Gather execution traces from this user.

Output fields:

- `name` - User identifier
- `profile` - User profile data
- `message_count` - Number of messages in history

Returns:
    Dictionary containing user state and interaction data.
"""

HTML-like strings must be in backticks (otherwise stripped as HTML):

# Bad - </stop> disappears
"""Uses "</stop>" to signal satisfaction."""

# Good
"""Uses `"</stop>"` to signal satisfaction."""

Use backticks for code references - method names, parameters, and values: `is_done()`, `stop_tokens`, `None`

Seeding for Reproducibility

MASEval provides a seeding system for reproducible benchmark runs. Seeds cascade from a global seed through all components, ensuring deterministic behavior when model providers support seeding. Study code and documentation of Benchmark, DefaultSeedGenerator to gain an understanding.

Early-Release Status

This project is early-release. Clean, maintainable code is the priority - not backwards compatibility.

  • Break APIs if it improves design
  • Refactor poor implementations
  • Remove technical debt as soon as you identify it
  • Don't preserve bad patterns for compatibility reasons
  • Focus on getting it right, not keeping it the same

We have zero obligation to maintain backwards compatibility. If you find code messy, propose a fix.

Scientific Integrity

MASEval is a scientific library. Scientific integrity is paramount.

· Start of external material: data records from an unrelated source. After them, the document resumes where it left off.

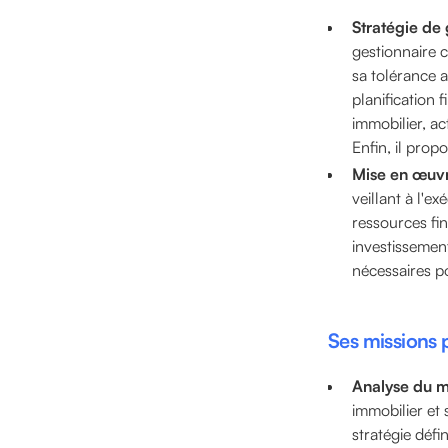
Stratégie de 
gestionnaire c
sa tolérance a
planification 
immobilier, a
Enfin, il prop
Mise en œuvre
veillant à l'e
ressources fi
investissement
nécessaires po
Ses missions p
Analyse du ma
immobilier et 
stratégie défi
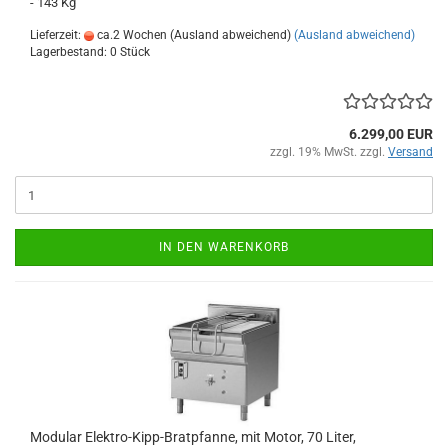
- 143 Kg
Lieferzeit:
ca.2 Wochen (Ausland abweichend)
(Ausland abweichend)
Lagerbestand: 0 Stück
6.299,00 EUR
zzgl. 19% MwSt. zzgl.
Versand
IN DEN WARENKORB
Modular Elektro-Kipp-Bratpfanne, mit Motor, 70 Liter,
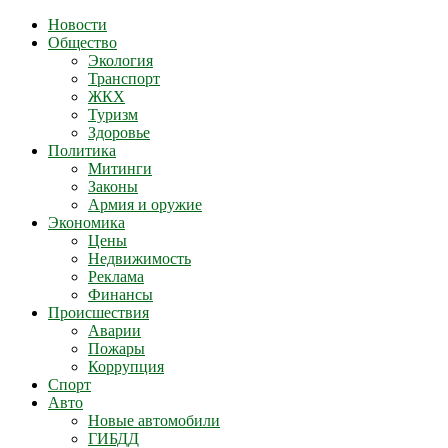
Новости
Общество
Экология
Транспорт
ЖКХ
Туризм
Здоровье
Политика
Митинги
Законы
Армия и оружие
Экономика
Цены
Недвижимость
Реклама
Финансы
Происшествия
Аварии
Пожары
Коррупция
Спорт
Авто
Новые автомобили
ГИБДД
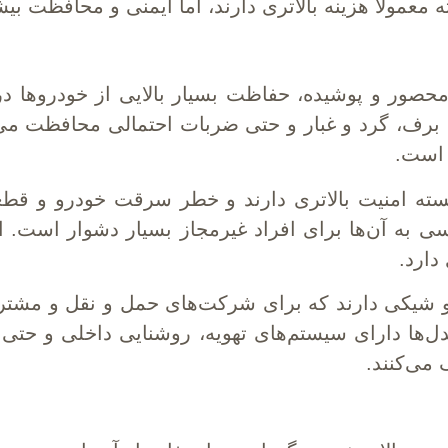
 معمولاً هزینه بالاتری دارند، اما ایمنی و محافظت بی
صور و پوشیده، حفاظت بسیار بالایی از خودروها در 
ن، برف، گرد و غبار و حتی ضربات احتمالی محافظت م
 است.
ه امنیت بالاتری دارند و خطر سرقت خودرو و قطعا
سی به آن‌ها برای افراد غیرمجاز بسیار دشوار است.
دارد.
و شیکی دارند که برای شرکت‌های حمل و نقل و مشتریا
دل‌ها دارای سیستم‌های تهویه، روشنایی داخلی و حت
می‌کنند.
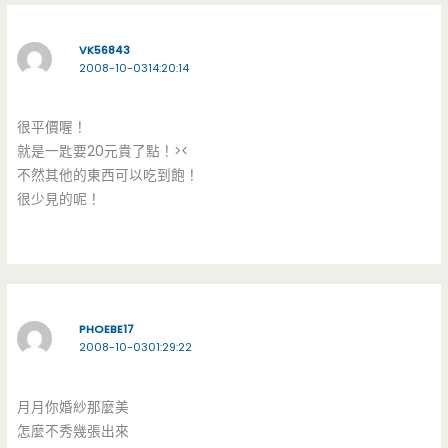
VK56843
2008-10-0314:20:14
很平價喔！
就是一匙要20元貴了點！><
不然其他的東西可以吃到飽！
很少見的呢！
PHOEBE17
2008-10-0301:29:22
月月你婚紗那麼美
怎麼不秀幾張出來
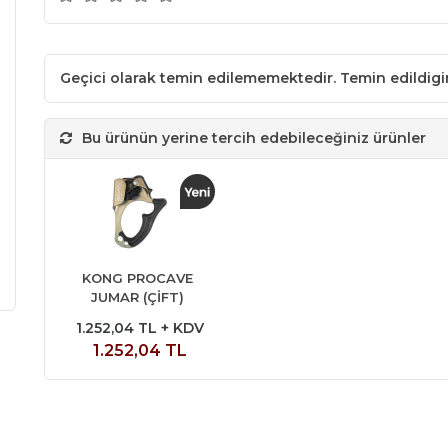
Geçici olarak temin edilememektedir. Temin edildig
Bu ürünün yerine tercih edebileceğiniz ürünler
KONG PROCAVE
JUMAR (ÇİFT)
1.252,04 TL + KDV
1.252,04 TL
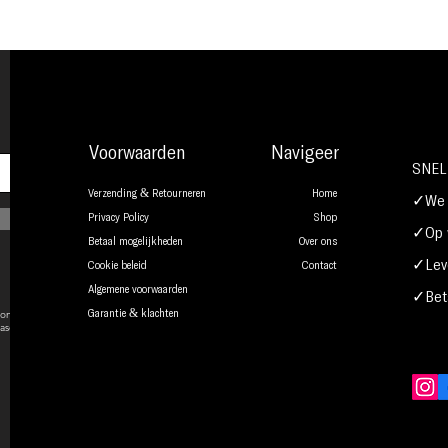
Voorwaarden
Navigeer
SNEL
Verzending & Retourneren
Home
✓We b
Privacy Policy
Shop
✓Op w
Betaal mogelijkheden
Over ons
✓Leve
Cookie beleid
Contact
Algemene voorwaarden
✓Beta
onsent to
Garantie & klachten
ase.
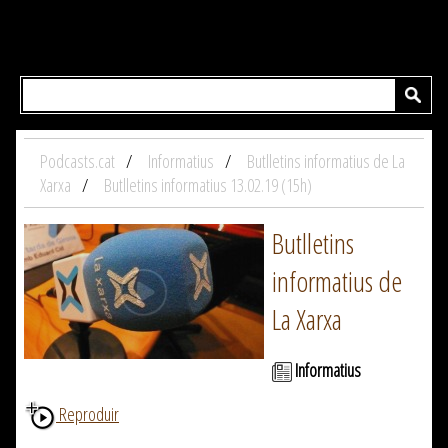
Podcasts.cat
Informatius
Butlletins informatius de La
Xarxa
Butlletins informatius 13.02.19 (15h)
Butlletins
informatius de
La Xarxa
Informatius
Reproduir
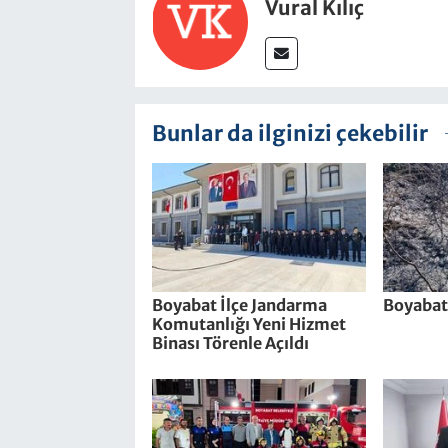
Vural Kılıç
Bunlar da ilginizi çekebilir
Boyabat İlçe Jandarma
Boyabat
Komutanlığı Yeni Hizmet
Binası Törenle Açıldı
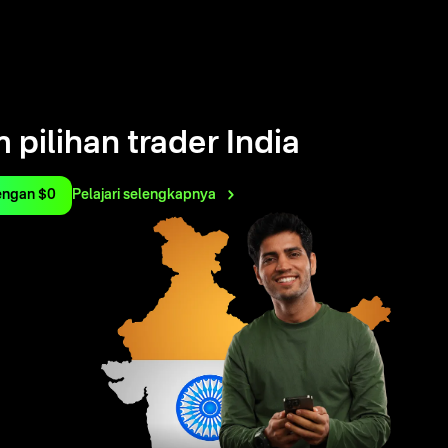
 pilihan trader India
engan $0
Pelajari
selengkapnya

Never introduce defaults that could silently alter benchmark behavior or experimental outcomes.

The Boundary

Guiding principle: If a researcher would need to report a parameter in a paper's "Experimental Setup" section, do not invent a default for it.

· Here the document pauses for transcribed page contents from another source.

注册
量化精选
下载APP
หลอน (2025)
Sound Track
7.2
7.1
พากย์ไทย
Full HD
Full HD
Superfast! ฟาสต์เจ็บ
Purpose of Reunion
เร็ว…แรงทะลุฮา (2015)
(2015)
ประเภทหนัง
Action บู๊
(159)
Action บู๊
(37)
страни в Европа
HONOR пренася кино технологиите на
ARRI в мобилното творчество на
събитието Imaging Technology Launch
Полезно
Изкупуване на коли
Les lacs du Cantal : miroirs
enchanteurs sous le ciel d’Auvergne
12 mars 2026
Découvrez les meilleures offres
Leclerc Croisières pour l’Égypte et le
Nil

Acceptable (infrastructure/convenience): TaskQueue(limit=None), Logger(verbose=False), num_workers=1, print_results(color=True) — these don't affect scientific results.

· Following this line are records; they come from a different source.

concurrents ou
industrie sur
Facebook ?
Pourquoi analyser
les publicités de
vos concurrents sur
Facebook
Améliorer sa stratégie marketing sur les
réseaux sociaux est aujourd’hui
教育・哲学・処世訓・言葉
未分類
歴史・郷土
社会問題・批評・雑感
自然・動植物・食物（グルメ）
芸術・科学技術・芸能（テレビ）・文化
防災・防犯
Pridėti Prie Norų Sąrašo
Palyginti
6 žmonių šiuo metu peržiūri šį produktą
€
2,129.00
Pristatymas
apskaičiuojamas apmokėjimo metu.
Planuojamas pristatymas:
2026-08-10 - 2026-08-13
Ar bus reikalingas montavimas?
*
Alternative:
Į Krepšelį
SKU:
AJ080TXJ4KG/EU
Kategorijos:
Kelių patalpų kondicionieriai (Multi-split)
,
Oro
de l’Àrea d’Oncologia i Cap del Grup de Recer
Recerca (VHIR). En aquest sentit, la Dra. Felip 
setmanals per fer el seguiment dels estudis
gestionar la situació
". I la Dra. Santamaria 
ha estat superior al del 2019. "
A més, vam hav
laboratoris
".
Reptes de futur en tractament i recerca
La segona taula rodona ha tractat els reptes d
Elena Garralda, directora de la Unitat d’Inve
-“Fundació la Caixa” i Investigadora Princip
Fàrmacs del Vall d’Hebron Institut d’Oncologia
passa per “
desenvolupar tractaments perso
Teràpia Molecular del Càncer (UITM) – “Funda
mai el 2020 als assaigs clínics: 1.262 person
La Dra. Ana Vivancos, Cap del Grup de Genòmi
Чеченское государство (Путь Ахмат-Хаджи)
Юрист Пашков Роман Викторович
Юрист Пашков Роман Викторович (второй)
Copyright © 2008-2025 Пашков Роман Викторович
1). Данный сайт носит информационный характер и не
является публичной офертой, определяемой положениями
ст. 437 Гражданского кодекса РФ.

Unacceptable (experimental parameters): Temperature, seed, model version, prompt format, simulation duration, agent limits, dataset splits, scoring functions — these alter what's being measured.

Reproducing Benchmarks

When integrating external benchmarks, match the source implementation exactly. Never invent fallback values.

# BAD: Invented defaults
config = EnvironmentConfig(
    duration=getattr(scenario, "duration", 86400),  # Made-up fallback!
)
start_time = getattr(scenario, "start_time", None)  # Hides missing attributes

# GOOD: Pass through directly, let errors surface
config = EnvironmentConfig(
    duration=scenario.duration,  # Trust the source
)
start_time = scenario.start_time  # AttributeError if missing

# GOOD: Copy source defaults with documentation
# Default value copied from original_library/evaluator.py:L45
EVAL_TEMPERATURE = 0.7

class Evaluator:
    def run(self, temperature: Optional[float] = None):
        if temperature is None:
            temperature = EVAL_TEMPERATURE  # From source:L45

# also good:
class Evaluator:
    # default temperature from source:L45
    def run(self, temperature: Optional[float] = 0.7):
        ...

Rule: Only copy defaults that exist in the source. If the original doesn't provide a default, neither should you. Always document the source file and line number.